**Source records:**
━━━━━━━━━━━━━━━━━━━━

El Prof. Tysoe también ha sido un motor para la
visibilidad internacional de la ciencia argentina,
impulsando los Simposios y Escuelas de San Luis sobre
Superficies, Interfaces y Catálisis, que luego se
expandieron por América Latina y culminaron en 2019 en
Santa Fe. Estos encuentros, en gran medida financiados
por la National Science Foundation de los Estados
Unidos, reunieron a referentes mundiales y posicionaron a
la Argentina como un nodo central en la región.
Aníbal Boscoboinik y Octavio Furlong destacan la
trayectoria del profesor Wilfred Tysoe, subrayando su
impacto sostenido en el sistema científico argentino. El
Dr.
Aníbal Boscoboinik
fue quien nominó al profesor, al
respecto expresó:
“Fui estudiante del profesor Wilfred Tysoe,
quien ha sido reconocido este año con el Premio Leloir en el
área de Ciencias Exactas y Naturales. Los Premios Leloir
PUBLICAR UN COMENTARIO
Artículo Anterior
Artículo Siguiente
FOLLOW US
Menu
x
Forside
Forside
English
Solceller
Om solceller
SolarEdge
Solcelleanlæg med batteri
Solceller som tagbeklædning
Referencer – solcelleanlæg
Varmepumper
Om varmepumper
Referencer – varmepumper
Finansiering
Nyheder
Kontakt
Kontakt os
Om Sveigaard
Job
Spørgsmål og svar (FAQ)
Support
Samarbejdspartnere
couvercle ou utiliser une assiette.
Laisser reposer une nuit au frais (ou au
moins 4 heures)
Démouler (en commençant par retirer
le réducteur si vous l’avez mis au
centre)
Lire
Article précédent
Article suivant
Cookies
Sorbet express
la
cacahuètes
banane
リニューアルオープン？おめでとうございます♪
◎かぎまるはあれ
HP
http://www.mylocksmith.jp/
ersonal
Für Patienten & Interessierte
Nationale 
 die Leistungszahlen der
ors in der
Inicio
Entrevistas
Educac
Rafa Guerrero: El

━━━━━━━━━━━━━━━━━━━━

**Description of the task:** Would you output all of the material exactly as it reads?

**Output for this exercise:**
El Prof. Tysoe también ha sido un motor para la
visibilidad internacional de la ciencia argentina,
impulsando los Simposios y Escuelas de San Luis sobre
Superficies, Interfaces y Catálisis, que luego se
expandieron por América Latina y culminaron en 2019 en
Santa Fe. Estos encuentros, en gran medida financiados
por la National Science Foundation de los Estados
Unidos, reunieron a referentes mundiales y posicionaron a
la Argentina como un nodo central en la región.
Aníbal Boscoboinik y Octavio Furlong destacan la
trayectoria del profesor Wilfred Tysoe, subrayando su
impacto sostenido en el sistema científico argentino. El
Dr.
Aníbal Boscoboinik
fue quien nominó al profesor, al
respecto expresó:
“Fui estudiante del profesor Wilfred Tysoe,
quien ha sido reconocido este año con el Premio Leloir en el
área de Ciencias Exactas y Naturales. Los Premios Leloir
PUBLICAR UN COMENTARIO
Artículo Anterior
Artículo Siguiente
FOLLOW US
Menu
x
Forside
Forside
English
Solceller
Om solceller
SolarEdge
Solcelleanlæg med batteri
Solceller som tagbeklædning
Referencer – solcelleanlæg
Varmepumper
Om varmepumper
Referencer – varmepumper
Finansiering
Nyheder
Kontakt
Kontakt os
Om Sveigaard
Job
Spørgsmål og svar (FAQ)
Support
Samarbejdspartnere
couvercle ou utiliser une assiette.
Laisser reposer une nuit au frais (ou au
moins 4 heures)
Démouler (en commençant par retirer
le réducteur si vous l’avez mis au
centre)
Lire
Article précédent
Article suivant
Cookies
Sorbet express
la
cacahuètes
banane
リニューアルオープン？おめでとうございます♪
◎かぎまるはあれ
HP
http://www.mylocksmith.jp/
ersonal
Für Patienten & Interessierte
Nationale 
 die Leistungszahlen der
ors in der
Inicio
Entrevistas
Educac
Rafa Guerrero: El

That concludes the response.